Personally, I also light up when I get to use my skills to benefit others. I'm excited when I can share something that helps or encourages someone else. I was able to use my grammar skills to proof the yearbook this week, and my pedagogical skills connected content to real life for at least two of my students who had those fulfilling "aha" moments in class. A side benefit of my cultural integration in lessons is that not only do I draw out students who might otherwise disengage, but I'm able to learn a lot myself. I happened to get a lot of Serbian and Brazilian political information in my lessons on angels and demons this week...

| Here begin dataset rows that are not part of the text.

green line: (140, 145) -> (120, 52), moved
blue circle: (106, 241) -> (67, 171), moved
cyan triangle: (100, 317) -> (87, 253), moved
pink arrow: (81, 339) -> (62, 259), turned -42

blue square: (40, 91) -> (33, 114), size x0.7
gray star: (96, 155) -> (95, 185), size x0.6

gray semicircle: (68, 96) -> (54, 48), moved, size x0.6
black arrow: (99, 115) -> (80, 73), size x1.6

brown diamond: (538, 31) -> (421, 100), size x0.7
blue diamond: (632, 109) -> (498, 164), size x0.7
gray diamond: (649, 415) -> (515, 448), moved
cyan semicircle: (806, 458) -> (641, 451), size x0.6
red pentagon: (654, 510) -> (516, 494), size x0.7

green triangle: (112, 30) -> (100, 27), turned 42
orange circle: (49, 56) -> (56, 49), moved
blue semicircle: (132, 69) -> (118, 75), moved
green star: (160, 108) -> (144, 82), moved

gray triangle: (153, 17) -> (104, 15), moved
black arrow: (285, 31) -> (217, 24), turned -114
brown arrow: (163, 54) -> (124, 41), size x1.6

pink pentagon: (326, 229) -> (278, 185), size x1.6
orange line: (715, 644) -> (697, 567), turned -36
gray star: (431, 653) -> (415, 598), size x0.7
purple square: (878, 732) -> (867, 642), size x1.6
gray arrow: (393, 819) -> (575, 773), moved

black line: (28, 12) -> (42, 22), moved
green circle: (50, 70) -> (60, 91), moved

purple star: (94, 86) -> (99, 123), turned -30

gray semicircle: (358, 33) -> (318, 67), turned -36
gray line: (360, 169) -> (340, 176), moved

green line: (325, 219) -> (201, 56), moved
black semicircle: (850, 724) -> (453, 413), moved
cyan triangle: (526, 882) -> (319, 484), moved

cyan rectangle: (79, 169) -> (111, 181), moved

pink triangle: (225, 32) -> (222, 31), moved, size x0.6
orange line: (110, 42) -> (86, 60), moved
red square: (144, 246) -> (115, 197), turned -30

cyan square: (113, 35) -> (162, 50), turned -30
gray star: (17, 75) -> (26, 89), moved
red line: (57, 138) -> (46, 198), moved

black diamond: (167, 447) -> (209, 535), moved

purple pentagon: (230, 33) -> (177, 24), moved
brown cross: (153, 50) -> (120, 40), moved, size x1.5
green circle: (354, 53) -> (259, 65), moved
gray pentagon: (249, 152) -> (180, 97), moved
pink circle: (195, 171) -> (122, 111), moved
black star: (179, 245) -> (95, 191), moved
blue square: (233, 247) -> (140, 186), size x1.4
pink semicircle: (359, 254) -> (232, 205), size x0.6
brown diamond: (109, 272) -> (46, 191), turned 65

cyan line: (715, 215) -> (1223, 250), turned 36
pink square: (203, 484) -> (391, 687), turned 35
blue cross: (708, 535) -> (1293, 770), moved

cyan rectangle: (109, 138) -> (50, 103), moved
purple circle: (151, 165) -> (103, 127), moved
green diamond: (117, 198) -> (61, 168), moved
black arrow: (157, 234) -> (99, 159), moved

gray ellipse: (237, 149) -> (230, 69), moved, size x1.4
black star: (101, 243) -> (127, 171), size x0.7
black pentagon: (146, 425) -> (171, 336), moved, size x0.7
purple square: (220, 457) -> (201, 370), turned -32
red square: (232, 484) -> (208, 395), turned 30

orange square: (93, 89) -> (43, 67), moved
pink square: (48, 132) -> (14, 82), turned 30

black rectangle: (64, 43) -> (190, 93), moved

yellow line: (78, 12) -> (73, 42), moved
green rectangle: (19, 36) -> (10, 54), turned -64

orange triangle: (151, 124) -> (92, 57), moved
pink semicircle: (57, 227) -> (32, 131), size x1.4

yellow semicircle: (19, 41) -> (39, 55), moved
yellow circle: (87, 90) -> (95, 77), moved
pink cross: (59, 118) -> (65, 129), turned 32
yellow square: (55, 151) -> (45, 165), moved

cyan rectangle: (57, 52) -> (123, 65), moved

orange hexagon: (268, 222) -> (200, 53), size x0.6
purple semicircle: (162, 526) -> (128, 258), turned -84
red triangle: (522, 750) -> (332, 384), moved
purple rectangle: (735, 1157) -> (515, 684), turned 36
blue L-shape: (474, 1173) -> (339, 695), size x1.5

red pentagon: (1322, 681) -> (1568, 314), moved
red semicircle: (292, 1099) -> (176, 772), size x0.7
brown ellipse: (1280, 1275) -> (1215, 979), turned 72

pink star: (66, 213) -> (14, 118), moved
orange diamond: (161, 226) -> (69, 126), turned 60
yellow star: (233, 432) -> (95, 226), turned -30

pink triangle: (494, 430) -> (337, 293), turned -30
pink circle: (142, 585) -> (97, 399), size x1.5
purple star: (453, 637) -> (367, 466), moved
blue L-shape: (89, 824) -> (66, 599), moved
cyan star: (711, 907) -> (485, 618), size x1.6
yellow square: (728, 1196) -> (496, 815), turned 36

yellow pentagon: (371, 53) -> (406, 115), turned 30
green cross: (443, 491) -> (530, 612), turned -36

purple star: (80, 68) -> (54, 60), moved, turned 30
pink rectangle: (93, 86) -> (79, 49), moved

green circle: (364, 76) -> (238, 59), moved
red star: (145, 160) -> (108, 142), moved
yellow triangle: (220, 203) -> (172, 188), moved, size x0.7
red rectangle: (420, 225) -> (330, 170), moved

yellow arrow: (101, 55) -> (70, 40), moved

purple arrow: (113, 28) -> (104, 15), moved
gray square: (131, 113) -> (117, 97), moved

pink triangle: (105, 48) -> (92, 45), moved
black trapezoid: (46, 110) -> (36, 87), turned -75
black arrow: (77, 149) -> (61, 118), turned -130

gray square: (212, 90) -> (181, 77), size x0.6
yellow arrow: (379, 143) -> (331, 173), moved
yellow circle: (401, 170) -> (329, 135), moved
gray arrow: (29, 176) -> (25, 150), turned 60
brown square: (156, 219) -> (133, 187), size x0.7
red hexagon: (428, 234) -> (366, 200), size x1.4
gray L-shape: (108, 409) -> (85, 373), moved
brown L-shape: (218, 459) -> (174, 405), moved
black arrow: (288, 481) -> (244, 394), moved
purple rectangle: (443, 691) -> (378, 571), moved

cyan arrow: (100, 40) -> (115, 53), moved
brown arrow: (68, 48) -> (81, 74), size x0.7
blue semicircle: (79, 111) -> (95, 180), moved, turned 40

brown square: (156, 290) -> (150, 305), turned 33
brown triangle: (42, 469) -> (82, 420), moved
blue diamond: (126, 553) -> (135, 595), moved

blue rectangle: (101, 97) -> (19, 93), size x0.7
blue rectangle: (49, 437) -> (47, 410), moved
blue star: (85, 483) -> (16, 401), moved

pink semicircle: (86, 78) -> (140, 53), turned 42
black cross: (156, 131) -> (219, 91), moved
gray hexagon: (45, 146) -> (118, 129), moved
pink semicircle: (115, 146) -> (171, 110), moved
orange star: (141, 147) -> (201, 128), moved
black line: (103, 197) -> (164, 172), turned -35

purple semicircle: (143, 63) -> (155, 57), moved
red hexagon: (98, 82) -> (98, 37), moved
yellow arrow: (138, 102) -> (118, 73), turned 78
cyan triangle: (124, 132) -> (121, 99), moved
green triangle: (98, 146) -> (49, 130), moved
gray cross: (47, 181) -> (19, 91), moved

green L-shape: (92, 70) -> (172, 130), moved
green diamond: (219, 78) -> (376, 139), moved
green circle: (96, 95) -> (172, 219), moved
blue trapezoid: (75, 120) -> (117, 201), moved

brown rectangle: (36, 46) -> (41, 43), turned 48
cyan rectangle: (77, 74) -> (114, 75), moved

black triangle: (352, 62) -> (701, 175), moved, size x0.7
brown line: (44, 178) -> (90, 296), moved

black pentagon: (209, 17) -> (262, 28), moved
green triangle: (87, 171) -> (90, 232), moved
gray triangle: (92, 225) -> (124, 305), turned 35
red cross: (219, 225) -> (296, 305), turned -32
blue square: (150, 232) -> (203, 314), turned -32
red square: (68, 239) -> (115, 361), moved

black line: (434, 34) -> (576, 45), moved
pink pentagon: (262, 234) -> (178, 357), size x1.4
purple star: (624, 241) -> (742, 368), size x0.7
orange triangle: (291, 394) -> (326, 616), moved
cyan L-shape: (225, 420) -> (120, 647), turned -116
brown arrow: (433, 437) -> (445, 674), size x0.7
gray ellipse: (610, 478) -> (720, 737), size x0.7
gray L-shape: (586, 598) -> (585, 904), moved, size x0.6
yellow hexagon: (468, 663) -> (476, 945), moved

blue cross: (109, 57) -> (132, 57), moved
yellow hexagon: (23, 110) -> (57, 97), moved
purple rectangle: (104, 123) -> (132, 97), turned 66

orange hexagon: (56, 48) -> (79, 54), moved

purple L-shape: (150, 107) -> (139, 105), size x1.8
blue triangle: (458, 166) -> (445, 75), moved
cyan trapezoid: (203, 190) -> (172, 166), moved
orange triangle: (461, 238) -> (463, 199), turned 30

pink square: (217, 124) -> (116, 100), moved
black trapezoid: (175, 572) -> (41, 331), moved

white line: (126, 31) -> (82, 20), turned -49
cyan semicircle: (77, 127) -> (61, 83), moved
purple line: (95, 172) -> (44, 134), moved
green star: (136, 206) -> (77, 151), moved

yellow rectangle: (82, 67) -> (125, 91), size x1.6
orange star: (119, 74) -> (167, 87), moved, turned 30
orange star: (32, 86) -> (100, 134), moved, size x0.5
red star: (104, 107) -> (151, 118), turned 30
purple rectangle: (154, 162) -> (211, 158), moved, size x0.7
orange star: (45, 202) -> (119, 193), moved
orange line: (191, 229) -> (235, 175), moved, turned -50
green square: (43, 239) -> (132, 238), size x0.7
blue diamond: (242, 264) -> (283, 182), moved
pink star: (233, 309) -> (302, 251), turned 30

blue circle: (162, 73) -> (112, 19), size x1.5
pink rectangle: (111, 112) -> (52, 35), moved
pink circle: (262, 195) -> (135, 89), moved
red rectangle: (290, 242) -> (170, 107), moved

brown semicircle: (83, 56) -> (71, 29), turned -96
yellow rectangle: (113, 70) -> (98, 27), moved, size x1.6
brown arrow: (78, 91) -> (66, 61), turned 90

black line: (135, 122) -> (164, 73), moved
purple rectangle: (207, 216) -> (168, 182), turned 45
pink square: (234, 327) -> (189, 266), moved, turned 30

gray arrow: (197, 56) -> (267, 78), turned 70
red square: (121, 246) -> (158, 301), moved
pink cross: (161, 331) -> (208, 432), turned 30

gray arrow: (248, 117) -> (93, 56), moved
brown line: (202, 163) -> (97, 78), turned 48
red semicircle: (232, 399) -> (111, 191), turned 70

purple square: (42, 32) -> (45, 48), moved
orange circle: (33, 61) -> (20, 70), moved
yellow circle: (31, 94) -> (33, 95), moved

We were talking about the temptation C.S. Lewis wrote about to make faith a tool to be a political extremist. A few weeks ago, I was talking to someone about how heartbreaking it is to watch Christians fight about petty things and say, "God is on my side," and make hurtful comments about how someone couldn't be a real Christian if they disagreed. In my class, I encouraged my students to think about how they could keep their eyes on Jesus and then choose to vote according to convictions while recognizing their political party was not worthy of worship. I asked my one section of seventeen students who would be eligible to vote in the next major election of their passport country. Nearly every hand was raised, and by my count, there were seven passport countries represented. I don't know how they will all vote, or even if they actually will, but I hope they find their identity in Christ first.
This week had a lot of other events and conversations that required me to be open handed with my American identity. I laughed as I was walking out of church and a British friend thanked me for doing the readings in service and added, "But you'll have to work on that accent. I'm confident that Jesus didn't speak with such a strong American accent." I love the multicultural church environment I have where I am fully a Jesus follower with dozens of other Jesus followers who happen to hold a myriad of passports.